#### PROBLEM REQUIREMENTS:
The records below are to be written out exactly, with every picture omitted.

--

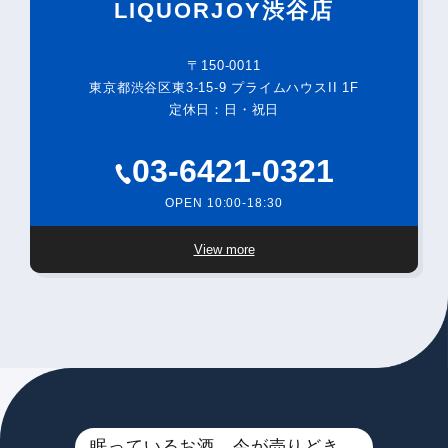
LIQUORJOY渋谷店
〒150-0011
東京都渋谷区東3-15-9 プライムハウスII 1F
定休日：日・祝日
03-6421-0321
OPEN 10:00-18:30
View more
眠っているお酒、今が売りどき。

--

#### OUTPUT FOR THIS EXERCISE:
LIQUORJOY渋谷店
〒150-0011
東京都渋谷区東3-15-9 プライムハウスII 1F
定休日：日・祝日
03-6421-0321
OPEN 10:00-18:30
View more
眠っているお酒、今が売りどき。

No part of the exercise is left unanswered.